What I remember most is the Q&A. Real questions, hard ones. Questions that made me think. That’s what makes a defense feel worthwhile. Not the ritual, but the sense that serious people took the work seriously.
“The goal of a PhD is not to become a PhD. The goal is to learn how to do research.”
Someone told me that early on. I think it’s right.
What I learned — beyond the science
A few things I’ll carry forward:
Autonomy is a skill you have to develop. No one tells you what to do during a PhD, which sounds like freedom and feels like vertigo for the first six months. Getting comfortable with self-direction — setting my own objectives, deciding when something is done — was the most transferable thing I learned.
Community is infrastructure. The conferences, the collaborations, the DMs with people working on similar problems — these are not distractions from the work. They are part of the work. Ideas move through people.
Open source is how you have an impact.

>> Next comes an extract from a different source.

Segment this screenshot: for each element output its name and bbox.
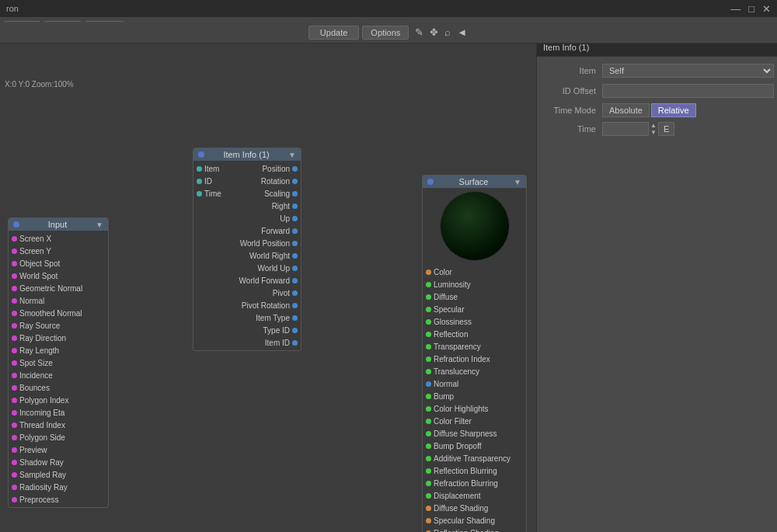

I wrote about this before, but doing it for 2.5 years only reinforced it. If scPRINT is useful, it’s because people can actually use it. Every hour spent on documentation and APIs is an investment in impact.

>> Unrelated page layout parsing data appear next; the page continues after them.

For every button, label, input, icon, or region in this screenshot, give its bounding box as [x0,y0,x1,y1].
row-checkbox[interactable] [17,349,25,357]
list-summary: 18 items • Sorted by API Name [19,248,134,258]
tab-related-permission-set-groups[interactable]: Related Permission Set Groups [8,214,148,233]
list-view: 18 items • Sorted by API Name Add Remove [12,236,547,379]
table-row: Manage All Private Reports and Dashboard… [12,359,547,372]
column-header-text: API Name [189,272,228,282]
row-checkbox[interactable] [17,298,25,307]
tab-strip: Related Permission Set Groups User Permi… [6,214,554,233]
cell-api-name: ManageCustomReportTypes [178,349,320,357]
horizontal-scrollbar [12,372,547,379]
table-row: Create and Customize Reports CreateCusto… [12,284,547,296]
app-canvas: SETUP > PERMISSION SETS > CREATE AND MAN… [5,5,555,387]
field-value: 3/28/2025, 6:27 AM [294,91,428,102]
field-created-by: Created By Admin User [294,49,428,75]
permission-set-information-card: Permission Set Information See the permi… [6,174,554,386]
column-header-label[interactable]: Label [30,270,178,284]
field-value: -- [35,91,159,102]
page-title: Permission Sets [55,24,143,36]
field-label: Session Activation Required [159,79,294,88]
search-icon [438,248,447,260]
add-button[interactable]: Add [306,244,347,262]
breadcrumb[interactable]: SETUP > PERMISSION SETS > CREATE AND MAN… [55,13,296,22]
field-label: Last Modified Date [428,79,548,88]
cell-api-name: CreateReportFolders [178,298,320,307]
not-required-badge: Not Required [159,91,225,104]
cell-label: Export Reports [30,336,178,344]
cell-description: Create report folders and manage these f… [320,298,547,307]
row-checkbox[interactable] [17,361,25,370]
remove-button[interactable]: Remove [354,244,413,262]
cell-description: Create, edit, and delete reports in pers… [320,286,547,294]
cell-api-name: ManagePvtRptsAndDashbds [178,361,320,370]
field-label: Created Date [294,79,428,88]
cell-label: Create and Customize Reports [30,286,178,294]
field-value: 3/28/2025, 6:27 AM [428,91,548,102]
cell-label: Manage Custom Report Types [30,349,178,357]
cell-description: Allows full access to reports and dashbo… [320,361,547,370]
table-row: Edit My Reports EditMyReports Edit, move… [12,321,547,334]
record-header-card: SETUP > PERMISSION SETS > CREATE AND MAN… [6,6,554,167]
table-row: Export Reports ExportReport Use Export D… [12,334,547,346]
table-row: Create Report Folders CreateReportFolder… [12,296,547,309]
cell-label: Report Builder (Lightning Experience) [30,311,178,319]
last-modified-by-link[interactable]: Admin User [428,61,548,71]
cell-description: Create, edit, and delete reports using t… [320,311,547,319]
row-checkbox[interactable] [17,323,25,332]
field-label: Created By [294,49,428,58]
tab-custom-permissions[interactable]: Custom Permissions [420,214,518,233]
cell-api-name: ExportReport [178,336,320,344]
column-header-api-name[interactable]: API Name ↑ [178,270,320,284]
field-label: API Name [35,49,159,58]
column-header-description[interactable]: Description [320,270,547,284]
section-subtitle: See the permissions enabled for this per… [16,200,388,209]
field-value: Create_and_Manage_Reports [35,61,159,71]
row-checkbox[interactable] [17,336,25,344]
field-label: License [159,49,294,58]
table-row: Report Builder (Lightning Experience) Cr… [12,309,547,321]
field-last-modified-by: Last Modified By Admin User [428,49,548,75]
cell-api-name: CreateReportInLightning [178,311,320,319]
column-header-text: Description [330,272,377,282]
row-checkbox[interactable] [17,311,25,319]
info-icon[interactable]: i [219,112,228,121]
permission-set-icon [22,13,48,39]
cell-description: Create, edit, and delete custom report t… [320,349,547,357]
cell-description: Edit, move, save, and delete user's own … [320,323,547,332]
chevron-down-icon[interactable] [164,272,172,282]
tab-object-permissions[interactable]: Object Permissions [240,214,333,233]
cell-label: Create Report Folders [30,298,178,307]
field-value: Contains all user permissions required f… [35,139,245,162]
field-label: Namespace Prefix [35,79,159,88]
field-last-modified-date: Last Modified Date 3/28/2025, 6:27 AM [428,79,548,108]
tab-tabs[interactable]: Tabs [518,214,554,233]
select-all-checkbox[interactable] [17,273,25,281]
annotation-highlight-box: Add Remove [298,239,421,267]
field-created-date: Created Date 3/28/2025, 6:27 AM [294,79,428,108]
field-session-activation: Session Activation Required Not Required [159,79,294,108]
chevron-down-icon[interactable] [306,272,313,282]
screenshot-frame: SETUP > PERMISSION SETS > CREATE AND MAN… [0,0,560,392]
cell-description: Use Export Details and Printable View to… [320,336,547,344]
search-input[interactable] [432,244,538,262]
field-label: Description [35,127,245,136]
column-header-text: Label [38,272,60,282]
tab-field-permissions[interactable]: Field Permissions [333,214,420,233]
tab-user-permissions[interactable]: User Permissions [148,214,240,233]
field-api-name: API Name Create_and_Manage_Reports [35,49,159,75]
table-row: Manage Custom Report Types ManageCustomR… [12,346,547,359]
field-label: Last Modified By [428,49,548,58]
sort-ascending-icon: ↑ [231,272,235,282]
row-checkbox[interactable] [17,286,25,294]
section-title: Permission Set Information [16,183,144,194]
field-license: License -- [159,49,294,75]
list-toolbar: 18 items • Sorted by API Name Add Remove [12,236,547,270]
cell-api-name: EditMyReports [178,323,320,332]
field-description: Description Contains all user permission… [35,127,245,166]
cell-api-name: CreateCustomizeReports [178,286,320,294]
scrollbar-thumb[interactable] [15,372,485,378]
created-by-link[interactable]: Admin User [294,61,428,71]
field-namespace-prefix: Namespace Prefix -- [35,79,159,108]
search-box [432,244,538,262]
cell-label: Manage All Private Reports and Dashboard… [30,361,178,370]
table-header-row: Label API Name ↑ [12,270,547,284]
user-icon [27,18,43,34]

Being a researcher at a company and being a PhD student are different things. Both are valuable. The PhD gave me something I couldn’t have gotten any other way: the space to go deep, to be wrong for months, and to follow a thread until it either broke or became a paper.
What’s next
I’m not going back into academia. I never planned to. 🚀
The mission that’s been forming for years is now crystallizing: I want to use AI and biology to extend healthy human lifespan. Not marginally. Significantly. I believe this is one of the most important problems of our time and that we’re close enough to the necessary tools that it’s time to go build something.
That means starting a company. That means going back to the US, probably. It means bringing together the foundation model work, the biological intuitions, and the product-first mindset I built at Whitelab and Broad — and pointing all of it at aging and disease.
There is so much to do. I’m impatient to start.
If you want to read the full arc: the PhD decision, a year in the PhD, and now this.
Thank you to Laura, Gabriel, and everyone who worked alongside me these last 2.5 years. It was worth it.